- **WHAT YOU NEED TO DO**
In the records below, find the lines that include the string "横浜アリーナ" and report how many there are, nothing else.

Saved entries:
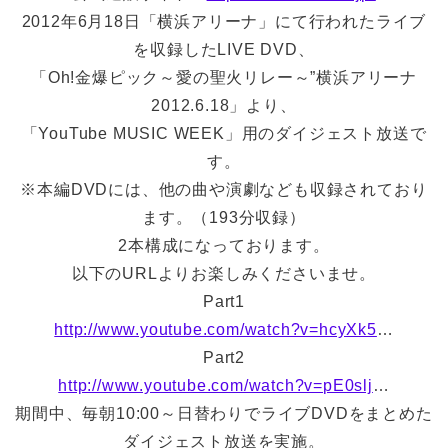
2012年6月18日「横浜アリーナ」にて行われたライブ
を収録したLIVE DVD、
「Oh!金爆ピック～愛の聖火リレー～”横浜アリーナ
2012.6.18」より、
「YouTube MUSIC WEEK」用のダイジェスト放送で
す。
※本編DVDには、他の曲や演劇なども収録されており
ます。（193分収録）
2本構成になっております。
以下のURLよりお楽しみくださいませ。
Part1
http://www.youtube.com/watch?v=hcyXk5
…
Part2
http://www.youtube.com/watch?v=pE0slj
…
期間中、毎朝10:00～日替わりでライブDVDをまとめた
ダイジェスト放送を実施。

- **FINISHED EXERCISE**
2